Era éste un hombre le mediana estatura y edad, bien parecido y de aspecto compasivo. Iba ataviado con una túnica de mangas perdidas de fino paño negro y una capa corta; las vestiduras interiores de excelente lino blanco, ceñidas con un cinturón de lo misno, le caían hasta los piés. Un sidón o esclavina cubría sus hombros. Los guantes adornados con piedras preciosas eran un primor. Los zapatos, de terciopelo color melocotón. Mostraba el cuello desnudo hasta los hombros. El sombrero, como un casco o montera española, dejaba asomar discretamente sus bucles color castaño. La barba del mismo color que el pelo, aunque algo más clara, la llevaba cortada en redondo. Le conducÍan en una carroza sin ruedas, especie de litera, con los caballos a cada extremo ricamente enjaezados de terciopelO azul recamado y a cada lado dos lacayos adornados de lo mismo. La carroza era toda de cedro, dorada y ornamentada con cristal, salvo el extremo delantero que tenía paneles de zafiros rematados con bordes de oro y el extremo posterior lo mismo, pero con esmeraldas de color perú. En medio del techo ostentaba un sol de oro resplandeciente y en el testero un querubín también de oro con las alas desplegadas.

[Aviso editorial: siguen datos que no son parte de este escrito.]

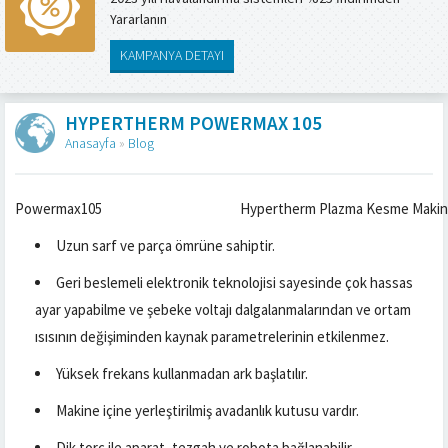
Yararlanın
KAMPANYA DETAYI
HYPERTHERM POWERMAX 105
Anasayfa
»
Blog
Powermax105
Hypertherm Plazma Kesme Makinel
Uzun sarf ve parça ömrüne sahiptir.
Geri beslemeli elektronik teknolojisi sayesinde çok hassas
ayar yapabilme ve şebeke voltajı dalgalanmalarından ve ortam
ısısının değişiminden kaynak parametrelerinin etkilenmez.
Yüksek frekans kullanmadan ark başlatılır.
Makine içine yerleştirilmiş avadanlık kutusu vardır.
Dik torç ile aparat, tezgah ve robota bağlanabilir.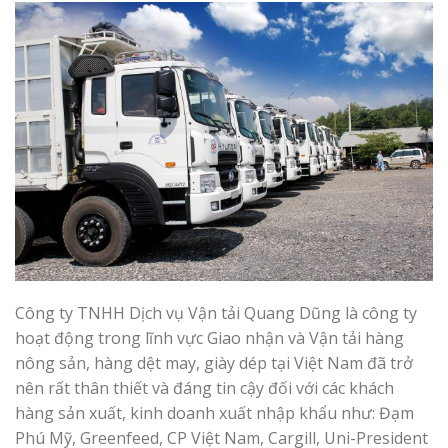
Công ty TNHH Dịch vụ Vận tải Quang Dũng là công ty
hoạt động trong lĩnh vực Giao nhận và Vận tải hàng
nông sản, hàng dệt may, giày dép tại Việt Nam đã trở
nên rất thân thiết và đáng tin cậy đối với các khách
hàng sản xuất, kinh doanh xuất nhập khẩu như: Đạm
Phú Mỹ, Greenfeed, CP Việt Nam, Cargill, Uni-President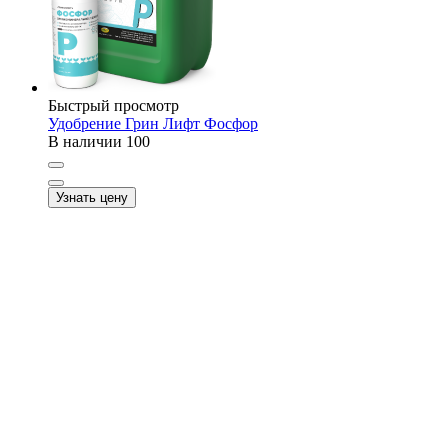
Быстрый просмотр
Удобрение Грин Лифт Фосфор
В наличии
100
Узнать цену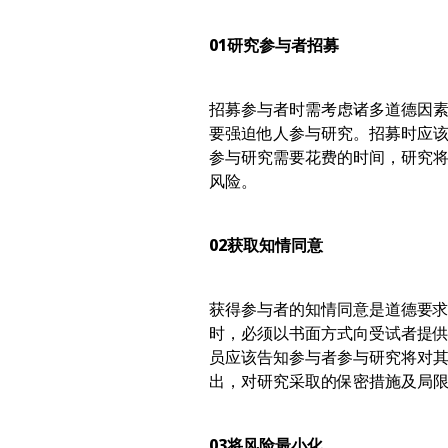
01
研究参与者招募
招募参与者时需考虑诸多道德因
要强迫他人参与研究。招募时应
参与研究需要花费的时间，研究
风险。
02
获取知情同意
获得参与者的知情同意是道德要
时，必须以书面方式向受试者提
员应该告知参与者参与研究将对
出，对研究采取的保密措施及局
03
将风险最小化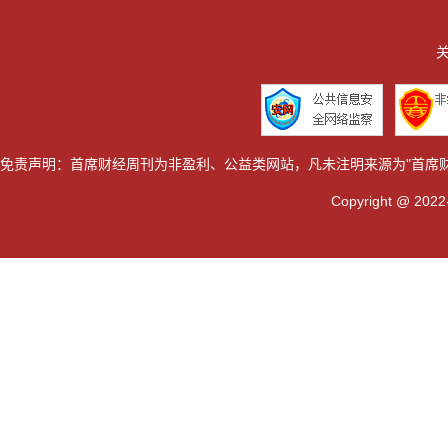
关
免责声明：首席财经周刊为非盈利、公益类网站，凡未注明来源为"首席
Copyright @ 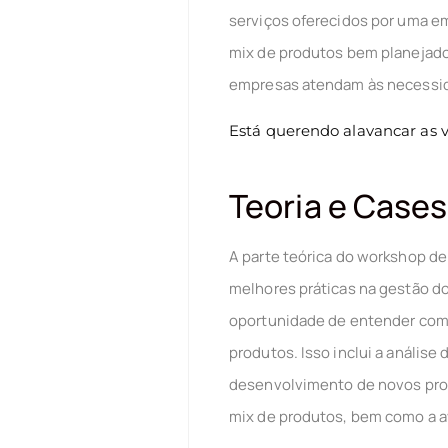
serviços oferecidos por uma em
mix de produtos bem planejado
empresas atendam às necessida
Está querendo alavancar as
Teoria e Cases
A parte teórica do workshop de
melhores práticas na gestão do
oportunidade de entender com
produtos. Isso inclui a anális
desenvolvimento de novos prod
mix de produtos, bem como a a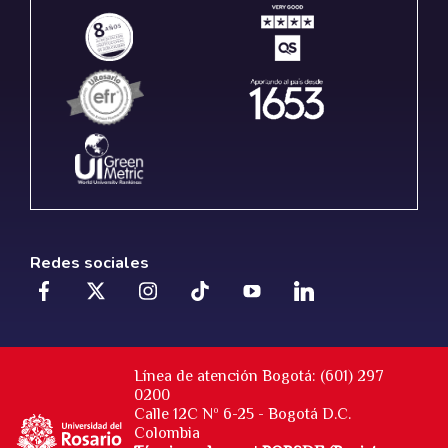
Redes sociales
Línea de atención Bogotá: (601) 297
0200
Calle 12C Nº 6-25 - Bogotá D.C.
Colombia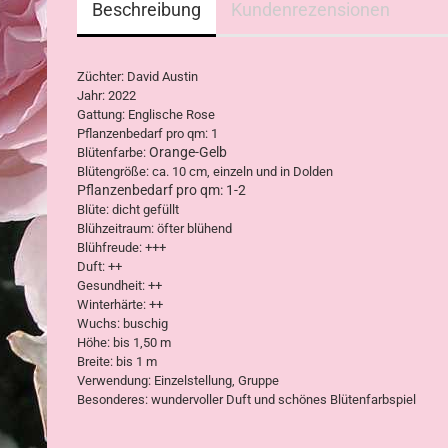
Beschreibung
Kundenrezensionen
Züchter: David Austin
Jahr: 2022
Gattung: Englische Rose
Pflanzenbedarf pro qm: 1
Orange-Gelb
Blütenfarbe:
Blütengröße: ca. 10 cm, einzeln und in Dolden
Pflanzenbedarf pro qm: 1-2
Blüte: dicht gefüllt
Blühzeitraum: öfter blühend
Blühfreude: +++
Duft: ++
Gesundheit: ++
Winterhärte: ++
Wuchs: buschig
Höhe: bis 1,50 m
Breite: bis 1 m
Verwendung: Einzelstellung, Gruppe
Besonderes: wundervoller Duft und schönes Blütenfarbspiel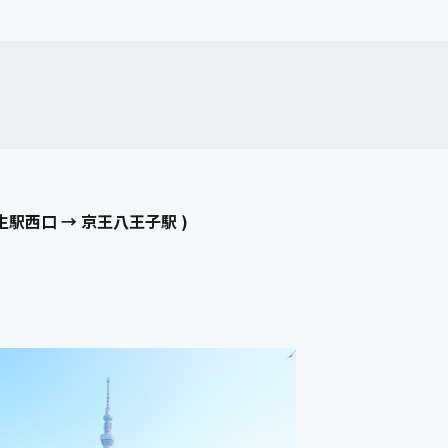
生駅西口 → 京王八王子駅 )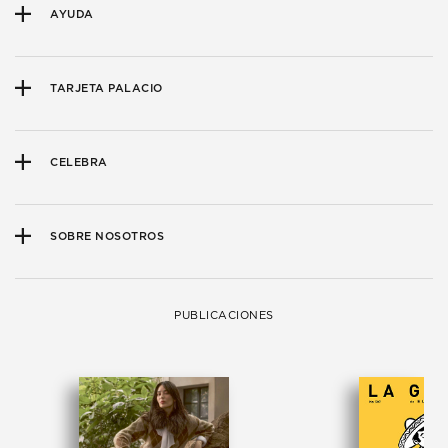
AYUDA
TARJETA PALACIO
CELEBRA
SOBRE NOSOTROS
PUBLICACIONES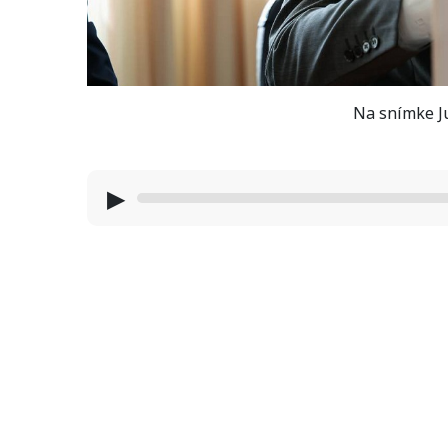
Na snímke Ju
▶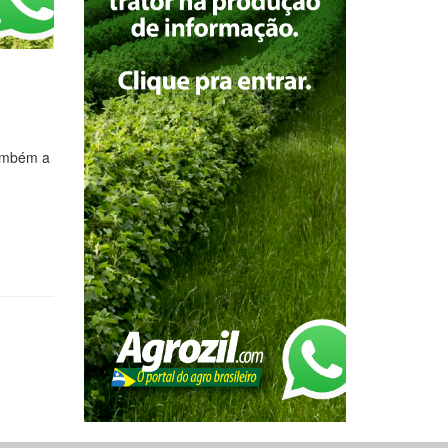
também a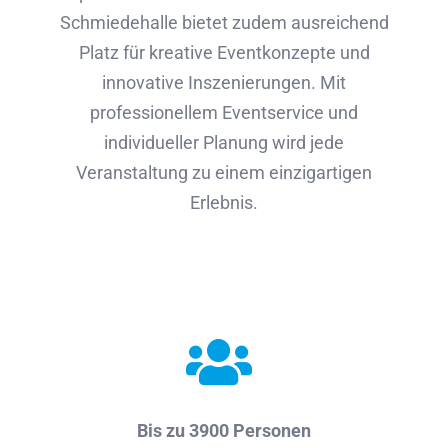
Schmiedehalle bietet zudem ausreichend
Platz für kreative Eventkonzepte und
innovative Inszenierungen. Mit
professionellem Eventservice und
individueller Planung wird jede
Veranstaltung zu einem einzigartigen
Erlebnis.
Bis zu 3900 Personen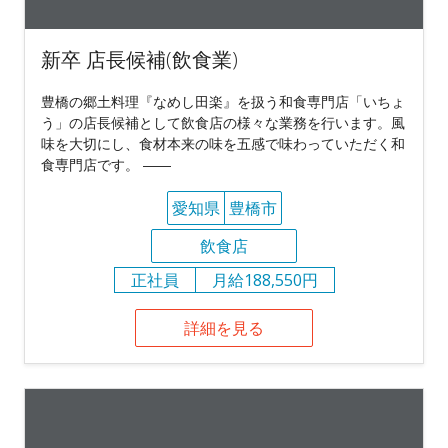
新卒 店長候補(飲食業)
豊橋の郷土料理『なめし田楽』を扱う和食専門店「いちょ
う」の店長候補として飲食店の様々な業務を行います。風
味を大切にし、食材本来の味を五感で味わっていただく和
食専門店です。 ――
愛知県
豊橋市
飲食店
正社員
月給188,550円
詳細を見る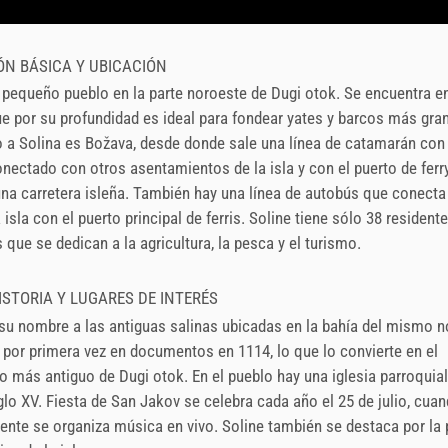
N BÁSICA Y UBICACIÓN
 pequeño pueblo en la parte noroeste de Dugi otok. Se encuentra en
ue por su profundidad es ideal para fondear yates y barcos más gran
a Solina es Božava, desde donde sale una línea de catamarán con 
onectado con otros asentamientos de la isla y con el puerto de ferry
una carretera isleña. También hay una línea de autobús que conecta
 isla con el puerto principal de ferris. Soline tiene sólo 38 resident
que se dedican a la agricultura, la pesca y el turismo.
ISTORIA Y LUGARES DE INTERÉS
su nombre a las antiguas salinas ubicadas en la bahía del mismo 
or primera vez en documentos en 1114, lo que lo convierte en el
 más antiguo de Dugi otok. En el pueblo hay una iglesia parroquial
glo XV. Fiesta de San Jakov se celebra cada año el 25 de julio, cua
ente se organiza música en vivo. Soline también se destaca por la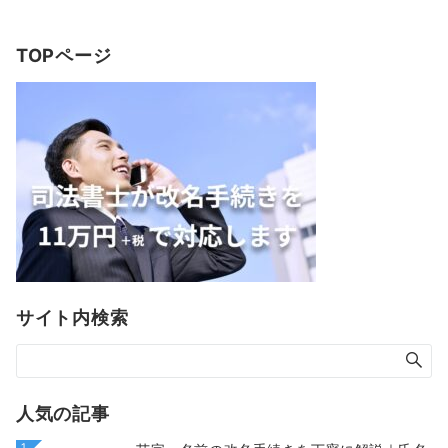
TOPページ
サイト内検索
人気の記事
1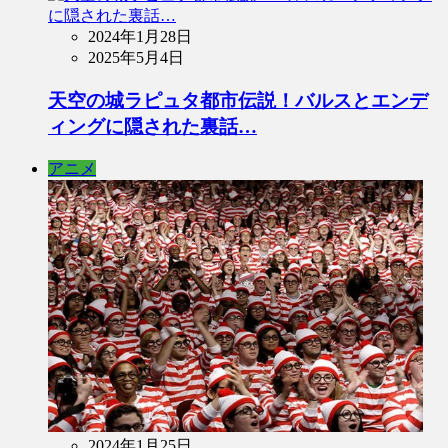
2024年1月28日
2025年5月4日
天空の城ラピュタ都市伝説！バルスとエンデ
ィングに隠された裏話…
アニメ
2024年1月25日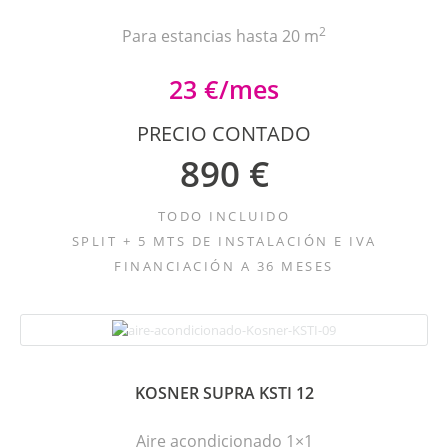
2
Para estancias hasta 20 m
23 €/mes
PRECIO CONTADO
890 €
TODO INCLUIDO
SPLIT + 5 MTS DE INSTALACIÓN E IVA
FINANCIACIÓN A 36 MESES
KOSNER SUPRA KSTI 12
Aire acondicionado 1×1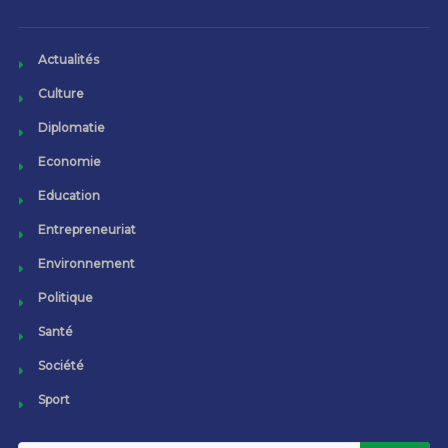
Actualités
Culture
Diplomatie
Economie
Education
Entrepreneuriat
Environnement
Politique
Santé
Société
Sport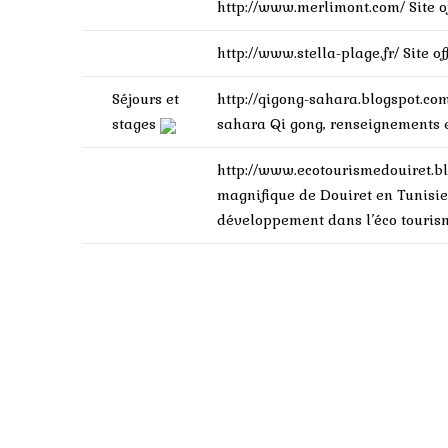
http://www.merlimont.com/
Site 
http://www.stella-plage.fr/
Site o
Séjours et
http://qigong-sahara.blogspot.co
stages
sahara Qi gong, renseignements 
http://www.ecotourismedouiret.b
magnifique de Douiret en Tunisie 
développement dans l’éco touris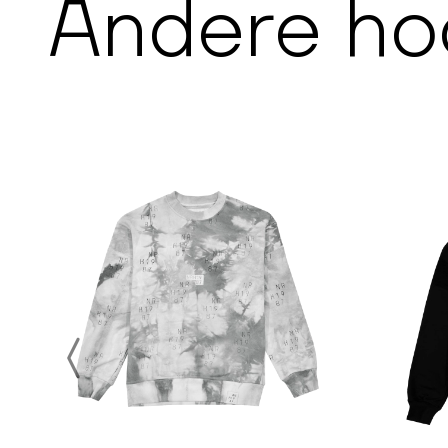
Andere
ho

Cubría la carroza un tejido de oro y azul. Le atendían cincuenta acompañantes todos jóvenes, vestidos con casacas sueltas de satín blanco que les llegaban a media pierna y medias de seda blanca, zapatos de terciopelo azul y sombreros de lo mismo adornados de finas plumas de diversos colores a modo de cintillos.

Delante de la carroza marchaban dos hombres destocados, con largas vestiduras de lino ceñidas y zapatos de terciopelo azul. El uno llevaba un báculo y el otro una vara pastoral, pero no de metal, sino que el báculo era de madera de balsamina y la vara pastoral de cedro.

Detrás marchaban todos los dignatarios y directores de las asociaciones de la ciudad.

El gran personaje iba solo en la carroza, sentado sobre almohadones azules de magnífica felpa y bajo los pies singulares alfombras, como de Persia, pero mucho más finas. Al pasar levantaba su mano desnuda en ademán de bendecir al pueblo. En la calle reinaba un orden perfecto, tanto que nunca ningún ejército podía haber presentado sus hombres en mejor orden que el que guardaba el pueblo. Tampoco en las ventanas había aglomeración, sino que cada cual se mantenía en ellas como si le hubieran colocado. Cuando el espectáculo hubo terminado, me dijo el judío:

- No me es posible atenderos como sería mi deseo a causa de una comisión que el municipio me ha encargado relativa a los festejos en honor de este gran personaje.